Eigentlich hätte dieses Interview bereits Mitte November erscheinen sollen, denn für damals war der österreichische Kinostart von „Was wir wollten“ geplant. Doch der Lockdown verunmöglichte selbst die Galapremiere in Wien. Ulrike Kofler trug es mit Fassung: Das Regiedebüt der Schnittmeisterin - sie saß etwa an allen Filmen von Marie Kreutzer am Schneidetisch - ist nämlich inzwischen weltweit auf Netflix zu sehen, und kann dort ab 22. Dezember auch in Österreich gestreamt werden. „Es ist schade um den Kinostart“, sagt Kofler, aber wenigstens könne der Film sein Publikum finden.

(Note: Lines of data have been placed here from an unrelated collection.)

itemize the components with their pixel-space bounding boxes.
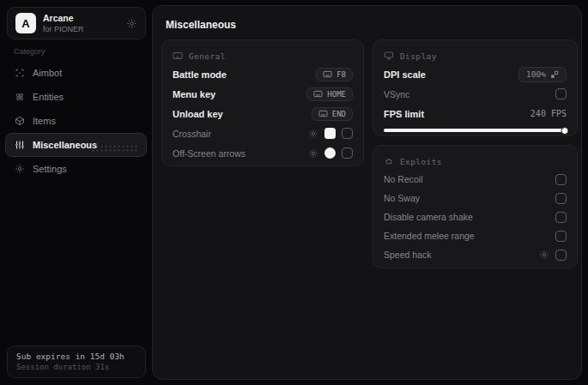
vsync-checkbox[interactable]	[555, 88, 567, 99]
bug-icon	[384, 156, 394, 166]
app-header-card: A Arcane for PIONER	[7, 7, 146, 39]
speed-hack-label: Speed hack	[384, 250, 539, 260]
unload-key-row: Unload key END	[173, 104, 353, 123]
app-subtitle: for PIONER	[43, 25, 119, 33]
display-card-header: Display	[384, 47, 567, 64]
app-name: Arcane	[43, 13, 119, 23]
sidebar-item-label: Settings	[33, 164, 67, 174]
sidebar-item-label: Miscellaneous	[33, 140, 97, 150]
gear-icon[interactable]	[308, 148, 318, 159]
crosshair-row: Crosshair	[173, 123, 353, 143]
display-header-label: Display	[400, 51, 437, 61]
box-icon	[15, 116, 25, 126]
session-duration-text: Session duration 31s	[16, 363, 136, 371]
vsync-label: VSync	[384, 89, 555, 99]
no-sway-row: No Sway	[384, 189, 567, 208]
disable-camera-shake-row: Disable camera shake	[384, 208, 567, 226]
halftone-decoration	[91, 144, 139, 153]
keybind-value: F8	[336, 70, 346, 79]
gear-icon[interactable]	[539, 250, 549, 260]
dpi-scale-selector[interactable]: 100%	[518, 67, 567, 82]
sidebar-item-aimbot[interactable]: Aimbot	[5, 61, 147, 85]
keybind-value: HOME	[327, 90, 346, 99]
no-sway-label: No Sway	[384, 193, 555, 203]
sidebar-item-settings[interactable]: Settings	[5, 157, 147, 181]
speed-hack-checkbox[interactable]	[555, 250, 567, 261]
battle-mode-keybind[interactable]: F8	[316, 68, 353, 81]
app-meta: Arcane for PIONER	[43, 13, 119, 33]
battle-mode-label: Battle mode	[173, 69, 316, 80]
keycap-icon	[313, 90, 323, 98]
disable-camera-shake-checkbox[interactable]	[555, 212, 567, 223]
main-panel: Miscellaneous General Battle mode	[152, 5, 582, 380]
crosshair-checkbox[interactable]	[342, 128, 353, 139]
dpi-scale-row: DPI scale 100%	[384, 64, 567, 84]
scale-icon	[550, 70, 559, 79]
exploits-card: Exploits No Recoil No Sway Disable camer…	[373, 145, 578, 268]
page-title: Miscellaneous	[166, 19, 236, 31]
gear-icon[interactable]	[308, 129, 318, 139]
offscreen-arrows-checkbox[interactable]	[342, 147, 353, 159]
no-sway-checkbox[interactable]	[555, 193, 567, 204]
menu-key-label: Menu key	[173, 89, 306, 99]
speed-hack-row: Speed hack	[384, 245, 567, 264]
dpi-scale-label: DPI scale	[384, 69, 518, 80]
extended-melee-range-row: Extended melee range	[384, 226, 567, 245]
fps-limit-row: FPS limit 240 FPS	[384, 104, 567, 123]
sliders-icon	[15, 140, 25, 150]
keycap-icon	[323, 70, 332, 78]
general-card: General Battle mode F8 Menu key	[161, 39, 364, 166]
keyboard-icon	[173, 51, 183, 61]
crosshair-label: Crosshair	[173, 129, 308, 139]
crosshair-color-swatch[interactable]	[324, 128, 336, 139]
gear-icon[interactable]	[126, 18, 137, 29]
extended-melee-range-label: Extended melee range	[384, 231, 555, 241]
subscription-card: Sub expires in 15d 03h Session duration …	[7, 346, 146, 378]
sidebar-item-miscellaneous[interactable]: Miscellaneous	[5, 133, 147, 157]
exploits-header-label: Exploits	[400, 157, 442, 166]
slider-fill	[384, 129, 567, 132]
extended-melee-range-checkbox[interactable]	[555, 231, 567, 242]
no-recoil-label: No Recoil	[384, 174, 555, 184]
fps-limit-slider[interactable]	[384, 124, 567, 136]
sidebar-nav: Aimbot Entities Items	[5, 61, 147, 181]
fps-limit-value: 240 FPS	[530, 109, 567, 118]
unload-keybind[interactable]: END	[312, 107, 353, 121]
offscreen-arrows-color-swatch[interactable]	[324, 147, 336, 159]
offscreen-arrows-label: Off-Screen arrows	[173, 148, 308, 159]
sub-expiry-text: Sub expires in 15d 03h	[16, 352, 136, 361]
general-header-label: General	[189, 51, 226, 61]
scan-icon	[15, 68, 25, 78]
dpi-scale-value: 100%	[526, 69, 546, 79]
menu-key-row: Menu key HOME	[173, 84, 353, 104]
atom-icon	[15, 92, 25, 102]
gear-icon	[15, 164, 25, 174]
vsync-row: VSync	[384, 84, 567, 104]
disable-camera-shake-label: Disable camera shake	[384, 212, 555, 222]
no-recoil-row: No Recoil	[384, 170, 567, 189]
sidebar-item-label: Entities	[33, 92, 64, 102]
no-recoil-checkbox[interactable]	[555, 174, 567, 185]
category-label: Category	[14, 47, 45, 56]
sidebar-item-entities[interactable]: Entities	[5, 85, 147, 109]
sidebar-item-label: Items	[33, 116, 56, 126]
battle-mode-row: Battle mode F8	[173, 64, 353, 84]
exploits-card-header: Exploits	[384, 153, 567, 170]
offscreen-arrows-row: Off-Screen arrows	[173, 143, 353, 163]
monitor-icon	[384, 51, 394, 61]
slider-handle[interactable]	[561, 127, 569, 135]
sidebar-item-items[interactable]: Items	[5, 109, 147, 133]
fps-limit-label: FPS limit	[384, 109, 530, 119]
keycap-icon	[318, 110, 328, 117]
app-logo: A	[15, 13, 36, 33]
display-card: Display DPI scale 100% VSync	[373, 39, 578, 136]
sidebar: A Arcane for PIONER Category Aimbot	[0, 0, 152, 385]
unload-key-label: Unload key	[173, 109, 312, 119]
menu-keybind[interactable]: HOME	[306, 87, 353, 101]
general-card-header: General	[173, 47, 353, 64]
sidebar-item-label: Aimbot	[33, 68, 62, 78]
keybind-value: END	[332, 110, 346, 118]
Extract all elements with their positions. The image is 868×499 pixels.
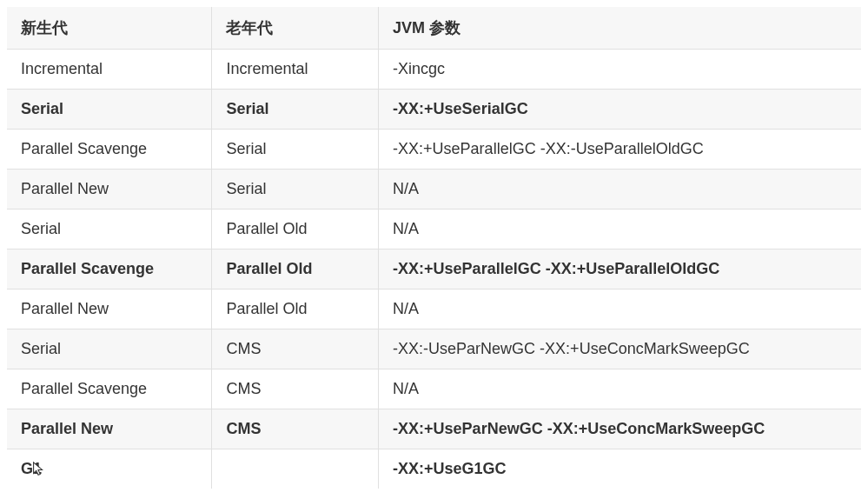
table-cell: Parallel Scavenge [7,250,212,289]
table-row: SerialSerial-XX:+UseSerialGC [7,90,861,130]
header-young-gen: 新生代 [7,7,212,50]
table-cell: Serial [212,90,379,130]
table-cell: CMS [212,369,379,409]
gc-table: 新生代 老年代 JVM 参数 IncrementalIncremental-Xi… [7,7,861,489]
cursor-icon [32,462,44,477]
table-cell: -XX:+UseG1GC [379,449,861,489]
table-row: Parallel ScavengeCMSN/A [7,369,861,409]
table-cell: Serial [7,210,212,250]
table-cell: Serial [212,130,379,170]
table-cell: N/A [379,369,861,409]
table-cell: Parallel Scavenge [7,130,212,170]
header-old-gen: 老年代 [212,7,379,50]
table-cell: Parallel Old [212,210,379,250]
table-cell: Incremental [212,50,379,90]
table-cell: G1 [7,449,212,489]
table-row: SerialParallel OldN/A [7,210,861,250]
table-header-row: 新生代 老年代 JVM 参数 [7,7,861,50]
table-cell: Parallel Old [212,250,379,289]
table-cell: CMS [212,409,379,449]
table-cell: Parallel New [7,409,212,449]
table-row: IncrementalIncremental-Xincgc [7,50,861,90]
header-jvm-args: JVM 参数 [379,7,861,50]
table-cell: Parallel Scavenge [7,369,212,409]
table-cell: Serial [7,90,212,130]
table-cell: -XX:+UseParNewGC -XX:+UseConcMarkSweepGC [379,409,861,449]
table-cell: Serial [212,170,379,210]
table-row: Parallel NewCMS-XX:+UseParNewGC -XX:+Use… [7,409,861,449]
table-cell [212,449,379,489]
table-cell: -XX:+UseParallelGC -XX:+UseParallelOldGC [379,250,861,289]
table-header: 新生代 老年代 JVM 参数 [7,7,861,50]
table-cell: N/A [379,210,861,250]
table-cell: -XX:+UseParallelGC -XX:-UseParallelOldGC [379,130,861,170]
cell-text: G1 [21,460,42,478]
table-row: Parallel NewSerialN/A [7,170,861,210]
table-cell: N/A [379,170,861,210]
table-row: Parallel ScavengeSerial-XX:+UseParallelG… [7,130,861,170]
table-cell: Incremental [7,50,212,90]
table-cell: Parallel Old [212,289,379,329]
table-cell: -Xincgc [379,50,861,90]
table-cell: Parallel New [7,289,212,329]
table-row: Parallel NewParallel OldN/A [7,289,861,329]
table-cell: Parallel New [7,170,212,210]
table-body: IncrementalIncremental-XincgcSerialSeria… [7,50,861,489]
table-row: SerialCMS-XX:-UseParNewGC -XX:+UseConcMa… [7,329,861,369]
table-row: G1-XX:+UseG1GC [7,449,861,489]
table-cell: CMS [212,329,379,369]
table-row: Parallel ScavengeParallel Old-XX:+UsePar… [7,250,861,289]
table-cell: N/A [379,289,861,329]
table-cell: Serial [7,329,212,369]
table-cell: -XX:+UseSerialGC [379,90,861,130]
table-cell: -XX:-UseParNewGC -XX:+UseConcMarkSweepGC [379,329,861,369]
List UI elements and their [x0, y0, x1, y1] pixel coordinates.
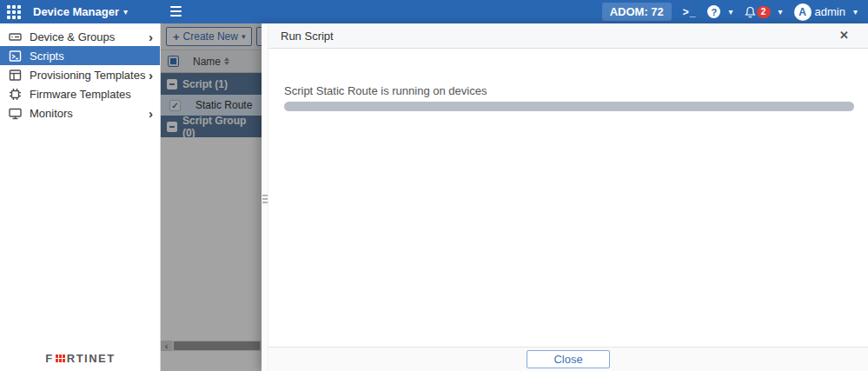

Inhaltlich setzt sich „Was wir wollten“ mit dem Thema Kinderwunsch auseinander: Alice (Lavinia Wilson) und Niklas (gegen den Typ besetzt: Elyas M’Barek) sind ein glückiches Paar - aber leider kinderlos, trotz etlicher In-VitroVersuche. Die Ärztin rät dem Paar zu einer Auszeit, ein Urlaub auf Sardinien soll es auf andere Gedanken bringen. Aber wie, wenn in der Ferienwohnung nebenan ausgerechnet ein Ehepaar aus Tirol einzieht, das mit gleich zwei aufgeweckten Kindern gesegnet ist und dem Paar ständig die eigene Sehnsucht nach Nachwuchs in Erinnerung ruft. „Was wir wollten“ wurde von Österreich zur Vorauswahl für die Oscar-Kategorie „Bester fremdsprachiger Film“ eingereicht.
Ulrike Kofler
Pamela Russmann
celluloid: Frau Kofler, wie ist das Gefühl, aus dem Schneideraum heraus auf den Regiestuhl zu wechseln?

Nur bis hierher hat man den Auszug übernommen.